Other changeability features within a specific research lab or open classroom included the use of ceiling-mounted electrical devices. The concept of open spaces with ceiling-mounted utilities facilitates the future changeability of the space itself. Proper planning includes the standardization of receptacle types to be compatible with movable casework, as well as providing alternative voltages (i.e., 120 V, 208 V single- or 3-phase) at this space level. Another viable alternative is providing plug-in track busway where, for example, 120 V and 208 V, single- and 3-phase power can be derived with standard plug-in units via built-in drop cords. 

Maintainability

As defined by IEEE, maintainability is "the ease with which a software system or component can be modified to correct faults, improve performance or other attributes, or adapt to a changed environment.” Maintenance is vital for the continuous and safe operation of higher education campuses. A well-planned electrical system will provide an up-front approach to maintainability by considering existing facility guidelines in conjunction with evolving codes and standards. Electrical working clearances (per National Electrical Code, Article 110) must be designed properly and maintained, taking into consideration that they are minimum code recommendations, and that they do not take into account the replacement means of the equipment. Standardization of components and in-stock spare parts can reduce downtime of operations considerably. For example, it is common for a draw-out switchgear design across a college campus to standardize circuit breaker frame sizes and maintain spares in stock that can be replaced among various facilities. 

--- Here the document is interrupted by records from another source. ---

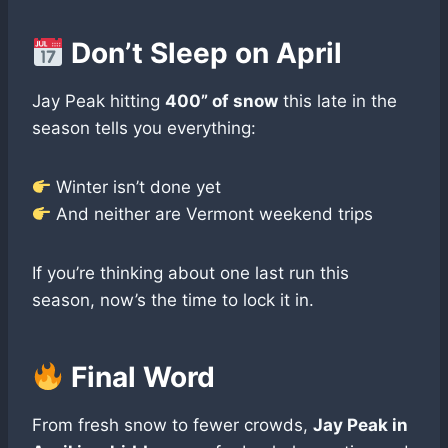
Don’t Sleep on April
Jay Peak hitting
400” of snow
this late in the
season tells you everything:
Winter isn’t done yet
And neither are Vermont weekend trips
If you’re thinking about one last run this
season, now’s the time to lock it in.
Final Word
From fresh snow to fewer crowds,
Jay Peak in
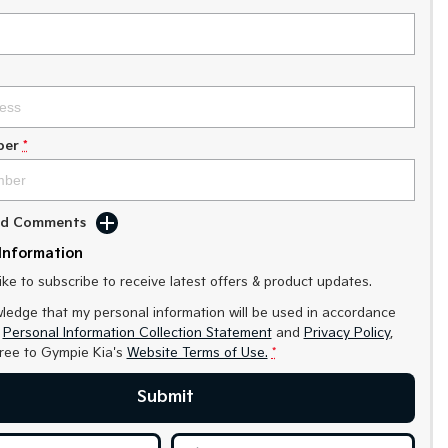
ber
*
Add Comments
Information
like to subscribe to receive latest offers & product updates.
ledge that my personal information will be used in accordance
r
Personal Information Collection Statement
and
Privacy Policy
,
gree to
Gympie Kia's
Website Terms of Use.
*
Submit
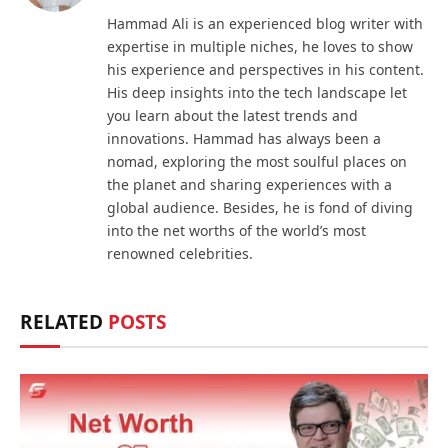
Hammad Ali is an experienced blog writer with
expertise in multiple niches, he loves to show
his experience and perspectives in his content.
His deep insights into the tech landscape let
you learn about the latest trends and
innovations. Hammad has always been a
nomad, exploring the most soulful places on
the planet and sharing experiences with a
global audience. Besides, he is fond of diving
into the net worths of the world’s most
renowned celebrities.
RELATED
POSTS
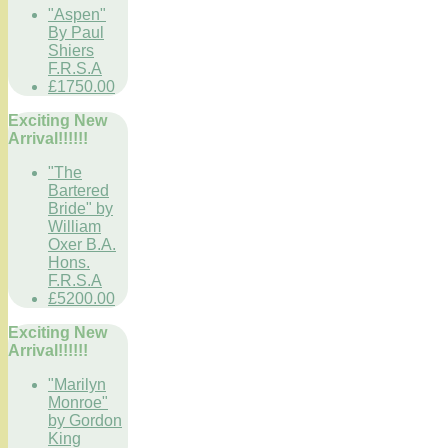
"Aspen"
By Paul
Shiers
F.R.S.A
£1750.00
Exciting New
Arrival!!!!!!
"The
Bartered
Bride" by
William
Oxer B.A.
Hons.
F.R.S.A
£5200.00
Exciting New
Arrival!!!!!!
"Marilyn
Monroe"
by Gordon
King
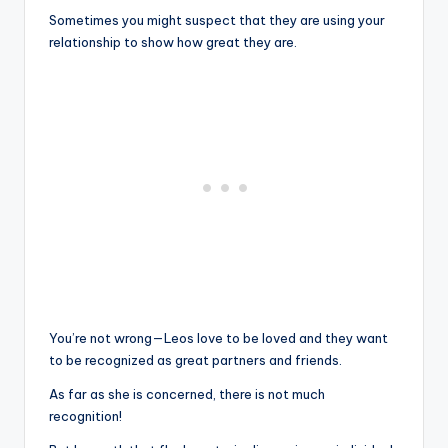
Sometimes you might suspect that they are using your
relationship to show how great they are.
You’re not wrong—Leos ​​love to be loved and they want
to be recognized as great partners and friends.
As far as she is concerned, there is not much
recognition!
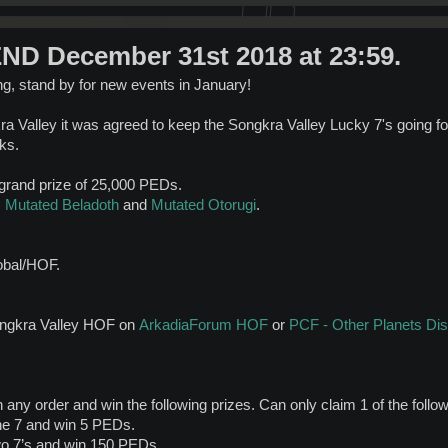
D December 31st 2018 at 23:59.
ing, stand by for new events in January!
a Valley it was agreed to keep the Songkra Valley Lucky 7's going f
ks.
 grand prize of 25,000 PEDs.
:
Mutated Beladoth
and
Mutated Otorugi
.
obal/HOF.
Songkra Valley HOF on
ArkadiaForum HOF
or
PCF - Other Planets Di
 any order and win the following prizes. Can only claim 1 of the follo
ne 7 and win 5 PEDs.
wo 7’s and win 150 PEDs.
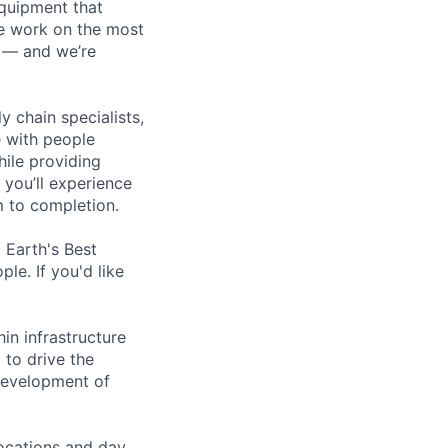
equipment that
We work on the most
n — and we’re
y chain specialists,
e with people
hile providing
 you’ll experience
 to completion.
Earth's Best
le. If you'd like
in infrastructure
 to drive the
 development of
locations and day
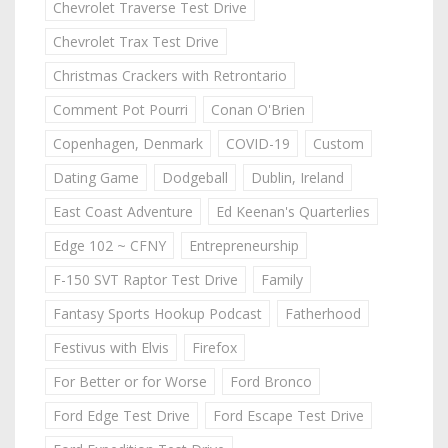
Chevrolet Traverse Test Drive
Chevrolet Trax Test Drive
Christmas Crackers with Retrontario
Comment Pot Pourri
Conan O'Brien
Copenhagen, Denmark
COVID-19
Custom
Dating Game
Dodgeball
Dublin, Ireland
East Coast Adventure
Ed Keenan's Quarterlies
Edge 102 ~ CFNY
Entrepreneurship
F-150 SVT Raptor Test Drive
Family
Fantasy Sports Hookup Podcast
Fatherhood
Festivus with Elvis
Firefox
For Better or for Worse
Ford Bronco
Ford Edge Test Drive
Ford Escape Test Drive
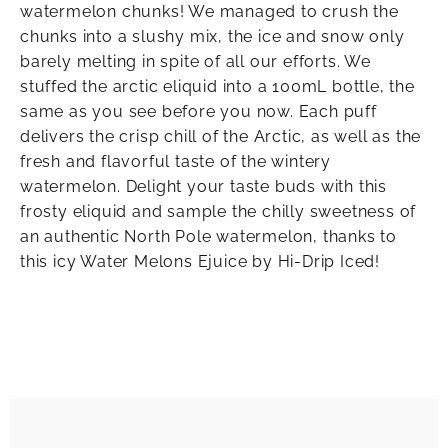
watermelon chunks! We managed to crush the
chunks into a slushy mix, the ice and snow only
barely melting in spite of all our efforts. We
stuffed the arctic eliquid into a 100mL bottle, the
same as you see before you now. Each puff
delivers the crisp chill of the Arctic, as well as the
fresh and flavorful taste of the wintery
watermelon. Delight your taste buds with this
frosty eliquid and sample the chilly sweetness of
an authentic North Pole watermelon, thanks to
this icy Water Melons Ejuice by Hi-Drip Iced!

Equipment access remains a critical factor in maintaining a facility. During the design stage, consultants can facilitate this process with the BIM that has become a standard for sophisticated projects. BIM can visually present electrical systems in 3D software, and can include the equipment code clearances and access space as part of the illustrations. This tool proves invaluable in providing an avenue to ensure that the maintainability of the systems can be achieved. For example, cable tray access can be modeled—not just with the physical dimensions of the tray itself, but with the recommended continuous access space above of 12 in. and 24 in. on at least one side. 

One must not forget about the experience that the building’s facilities and service personnel bring to the equation. Site standards, preferred vendors (offering familiarity and standardization), safety protocols (preferred arc flash categories and infrared scanning), lessons learned, and operational requirements are parts of a successful maintainability goal that these groups of individuals must ultimately execute. Managing these requirements can be quite challenging, as the initial capital investment must balance the pre-investment of future maintenance costs. 

Conclusion

Providing today’s higher education clients with a reliable, flexible power infrastructure based on prudent first cost investments, managed with energy monitoring and optimized maintainability, and capable of supporting 100-year buildings is the unique challenge for the design professional delivering an electrical system. The extent to which the client’s expectations are met and all these elements of the campus are realized will be fundamental to the future success of the institution. 


Cordero is a senior electrical engineer with Affiliated Engineers Inc. in Madison, Wis. He specializes in complex higher education, health care, and research facilities. His most recent school projects are the Wisconsin Institutes for Discovery at the University of Wisconsin (2012 Lab of the Year) and the Eckhardt Research Center at the University of Chicago.